WORK INSTRUCTION
For every line of the records below that holds "lines", add one. Give only the final total.

MATERIAL PROVIDED
________________

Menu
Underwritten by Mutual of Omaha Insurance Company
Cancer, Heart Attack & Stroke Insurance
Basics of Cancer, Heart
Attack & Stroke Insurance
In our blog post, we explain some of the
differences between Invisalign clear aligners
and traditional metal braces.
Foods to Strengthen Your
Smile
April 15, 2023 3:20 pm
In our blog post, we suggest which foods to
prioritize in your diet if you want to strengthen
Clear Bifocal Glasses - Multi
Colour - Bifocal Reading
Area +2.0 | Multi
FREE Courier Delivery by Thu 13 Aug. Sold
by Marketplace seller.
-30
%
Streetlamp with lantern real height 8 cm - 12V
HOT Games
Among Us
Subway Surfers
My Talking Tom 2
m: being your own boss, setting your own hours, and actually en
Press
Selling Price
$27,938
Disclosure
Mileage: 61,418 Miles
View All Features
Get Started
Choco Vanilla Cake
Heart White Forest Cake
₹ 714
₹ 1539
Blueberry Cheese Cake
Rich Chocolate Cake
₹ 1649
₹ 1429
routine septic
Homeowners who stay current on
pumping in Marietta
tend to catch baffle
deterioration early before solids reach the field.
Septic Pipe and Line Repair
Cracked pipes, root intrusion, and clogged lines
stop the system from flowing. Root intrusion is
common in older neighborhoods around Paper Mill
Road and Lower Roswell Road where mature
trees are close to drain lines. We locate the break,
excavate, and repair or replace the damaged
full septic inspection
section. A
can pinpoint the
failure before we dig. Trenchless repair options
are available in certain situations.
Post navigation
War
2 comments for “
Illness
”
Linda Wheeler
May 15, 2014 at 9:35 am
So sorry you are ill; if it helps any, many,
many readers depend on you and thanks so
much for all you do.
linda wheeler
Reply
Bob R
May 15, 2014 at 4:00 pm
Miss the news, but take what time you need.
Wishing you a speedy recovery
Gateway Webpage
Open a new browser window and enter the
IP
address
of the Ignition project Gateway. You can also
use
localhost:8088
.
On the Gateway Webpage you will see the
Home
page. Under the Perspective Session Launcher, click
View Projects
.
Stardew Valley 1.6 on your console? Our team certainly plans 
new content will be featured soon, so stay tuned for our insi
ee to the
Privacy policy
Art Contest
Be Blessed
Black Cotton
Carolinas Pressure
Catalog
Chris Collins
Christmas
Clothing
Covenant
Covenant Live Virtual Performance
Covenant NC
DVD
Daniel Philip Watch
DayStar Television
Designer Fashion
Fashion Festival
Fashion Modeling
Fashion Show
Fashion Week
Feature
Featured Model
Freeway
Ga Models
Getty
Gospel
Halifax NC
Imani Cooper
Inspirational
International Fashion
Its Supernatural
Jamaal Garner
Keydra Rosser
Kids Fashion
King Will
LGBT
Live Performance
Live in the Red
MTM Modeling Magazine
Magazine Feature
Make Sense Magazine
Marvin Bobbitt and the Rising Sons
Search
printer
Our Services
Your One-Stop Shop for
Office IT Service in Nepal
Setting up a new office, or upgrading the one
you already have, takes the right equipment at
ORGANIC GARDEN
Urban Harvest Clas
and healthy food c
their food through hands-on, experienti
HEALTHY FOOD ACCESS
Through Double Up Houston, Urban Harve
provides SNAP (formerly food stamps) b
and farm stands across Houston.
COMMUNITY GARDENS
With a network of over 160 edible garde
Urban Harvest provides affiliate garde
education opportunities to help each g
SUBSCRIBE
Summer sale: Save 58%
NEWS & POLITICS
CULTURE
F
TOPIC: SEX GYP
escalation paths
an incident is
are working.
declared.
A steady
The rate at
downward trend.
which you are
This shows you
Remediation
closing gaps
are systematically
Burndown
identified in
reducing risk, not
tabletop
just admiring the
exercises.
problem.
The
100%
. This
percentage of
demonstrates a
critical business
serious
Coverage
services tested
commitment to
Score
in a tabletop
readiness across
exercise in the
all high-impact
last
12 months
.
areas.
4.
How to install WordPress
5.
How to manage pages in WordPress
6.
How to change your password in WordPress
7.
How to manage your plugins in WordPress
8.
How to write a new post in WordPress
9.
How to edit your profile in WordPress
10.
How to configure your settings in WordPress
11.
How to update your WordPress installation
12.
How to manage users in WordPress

________________

WORKED SOLUTION
2